As for the report itself, it concerns itself largely with the issues of advertising and sponsorship practised by alcohol companies, and contains some elucidating statistics on the subject. Apparently 40% of 16-21 year olds own an item of clothing with an alcohol brand on it, with 26% owning a sporting jersey with an alcohol brand logo. In other obvious and irrelevant news, 97% of people have seen a pint of beer at some stage, 78% admitted to preferring drinks with tiny umbrellas in them, and a whopping eleven million per cent of Irish teenagers admitted, while in floods of shame-induced tears, that they ritually drink ten litres of vodka every night before going out, as well as sacrificing a live goat and bathing in its entrails in order to absorb its wisdom.

Forgive my facetiousness, but misplaced hysteria is becoming all too common in our society, and this ludicrous report has just dumped a veritable mountain of it on the Government’s doorstep and expects them to react accordingly. One of its suggestions is to ban alcohol sponsorship of ‘all sporting and large outdoor events’. Obviously they took a good look around the emergency rooms of our country’s hospitals, watching the deluge of young men and women staggering in, getting their stomachs pumped, and assaulting doctors and nurses, and thought to themselves, “That Heineken Cup really has a lot to answer for.” This is a group of people who don’t even understand the basic principles of cause and effect, to say nothing of possessing any knowledge of the cultural or societal or sociological reasons for our multitude of substance abuse problems. The sheer stupidity of commissioning such a group to write a very costly report on the subject is breathtaking.
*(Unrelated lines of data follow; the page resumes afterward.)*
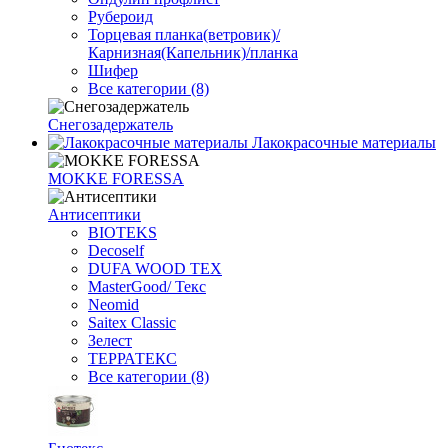
Рубероид
Торцевая планка(ветровик)/
Карнизная(Капельник)/планка
Шифер
Все категории (8)
Снегозадержатель
Лакокрасочные материалы
MOKKE FORESSA
Антисептики
BIOTEKS
Decoself
DUFA WOOD TEX
MasterGood/ Текс
Neomid
Saitex Classic
Зелест
ТЕРРАТЕКС
Все категории (8)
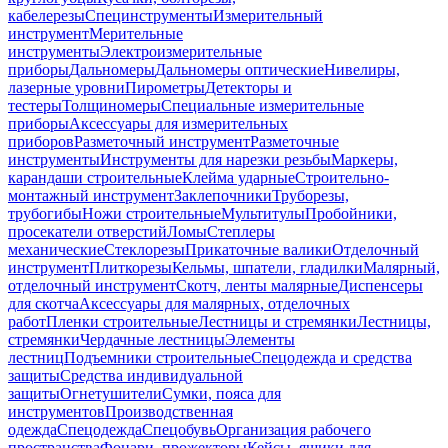
кабелерезы
Специнструменты
Измерительный
инструмент
Мерительные
инструменты
Электроизмерительные
приборы
Дальномеры
Дальномеры оптические
Нивелиры,
лазерные уровни
Пирометры
Детекторы и
тестеры
Толщиномеры
Специальные измерительные
приборы
Аксессуары для измерительных
приборов
Разметочный инструмент
Разметочные
инструменты
Инструменты для нарезки резьбы
Маркеры,
карандаши строительные
Клейма ударные
Строительно-
монтажный инструмент
Заклепочники
Труборезы,
трубогибы
Ножи строительные
Мультитулы
Пробойники,
просекатели отверстий
Ломы
Степлеры
механические
Стеклорезы
Прикаточные валики
Отделочный
инструмент
Плиткорезы
Кельмы, шпатели, гладилки
Малярный,
отделочный инструмент
Скотч, ленты малярные
Диспенсеры
для скотча
Аксессуары для малярных, отделочных
работ
Пленки строительные
Лестницы и стремянки
Лестницы,
стремянки
Чердачные лестницы
Элементы
лестниц
Подъемники строительные
Спецодежда и средства
защиты
Средства индивидуальной
защиты
Огнетушители
Сумки, пояса для
инструментов
Производственная
одежда
Спецодежда
Спецобувь
Организация рабочего
пространства
Фонари, прожекторы
Кейсы, ящики для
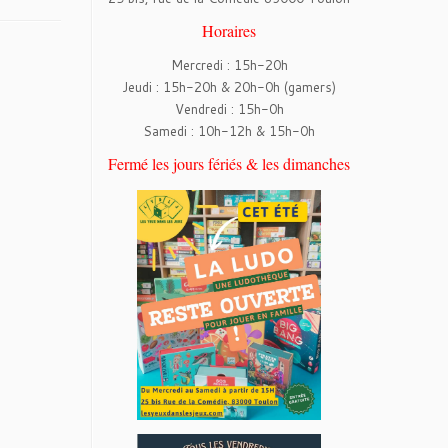
Horaires
Mercredi : 15h-20h
Jeudi : 15h-20h & 20h-0h (gamers)
Vendredi : 15h-0h
Samedi : 10h-12h & 15h-0h
Fermé les jours fériés & les dimanches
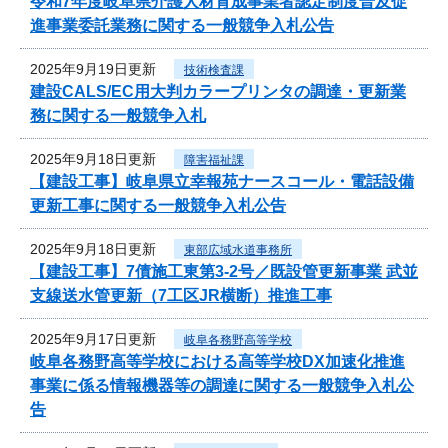
令和7年度岐阜県介護人材育成事業者認定制度普及促
進事業委託業務に関する一般競争入札公告
2025年9月19日更新
技術検査課
建設CALS/EC用大判カラープリンタの調達・更新業
務に関する一般競争入札
2025年9月18日更新
障害福祉課
【建設工事】岐阜県立幸報苑ナースコール・電話設備
更新工事に関する一般競争入札公告
2025年9月18日更新
東部広域水道事務所
【建設工事】7債施工東第3-2号／既設管更新事業 武並
支線送水管更新（7工区JR横断）推進工事
2025年9月17日更新
岐阜各務野高等学校
岐阜各務野高等学校における高等学校DX加速化推進
事業に係る情報機器等の調達に関する一般競争入札公
告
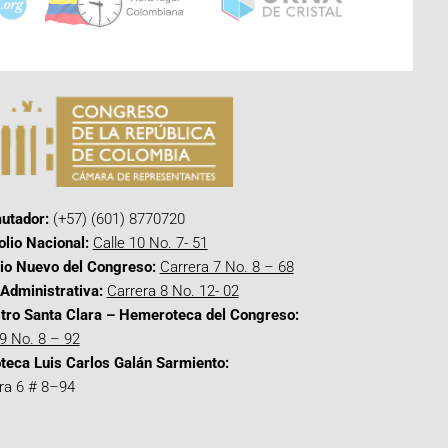
utador:
(+57) (601) 8770720
olio Nacional:
Calle 10 No. 7- 51
cio Nuevo del Congreso:
Carrera 7 No. 8 – 68
Administrativa:
Carrera 8 No. 12- 02
tro Santa Clara – Hemeroteca del Congreso:
 9 No. 8 – 92
oteca Luis Carlos Galán Sarmiento:
ra 6 # 8–94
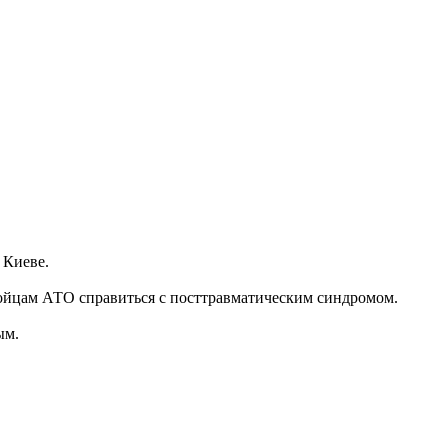
 Киеве.
бойцам АТО справиться с посттравматическим синдромом.
ым.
Another proposal is one that has been talked about recently and looks set to be passed into law in the near future: the introduction of a minimum price for alcohol. This is presumably set to work in tandem with the existing law that forces off-licenses to close at ten o’clock every night, since everyone knows that teenagers usually wait until about eleven to stock up on booze. The ignorance and myopia inherent in these kinds of laws is staggering. Attack the symptoms, not the problem itself; make it slightly more inconvenient for people to drink themselves to death, but whatever you do, don’t ask them why they do it. Then you might actually have to confront an issue head-on for once instead of just being seen to be doing something about it.

The reality is that the publicans wield a massive amount of power in the Dáil. This is why it is consistently being made more difficult and more expensive to buy alcohol outside of a licensed premises. These laws aren’t being passed so that less 16-year-olds end up in A&E on a Friday night. They aren’t being passed because Guinness advertisements are so insidious that they subconsciously instil in you a need to go out and get hammered. And they certainly aren’t being passed to act as the catalyst for a monumental change in our attitude to drink as a country. They are being passed because our politicians are weak, lazy, and completely in thrall to the publicans.

The groups tirelessly searching for a solution to our drinking problem will not find it in prohibition or restriction. A fundamental shift in the outlook and practises of an entire society is not something that can be accomplished in the short-term. One thing is definite: that it is impossible to attack a problem before first understanding it. And the understanding of a complex issue such as this certainly does not lie in how many T-shirts you own that contain the logo of a beer company. When faced with such idiotic reasoning, is it any wonder so many of us are driven to drink?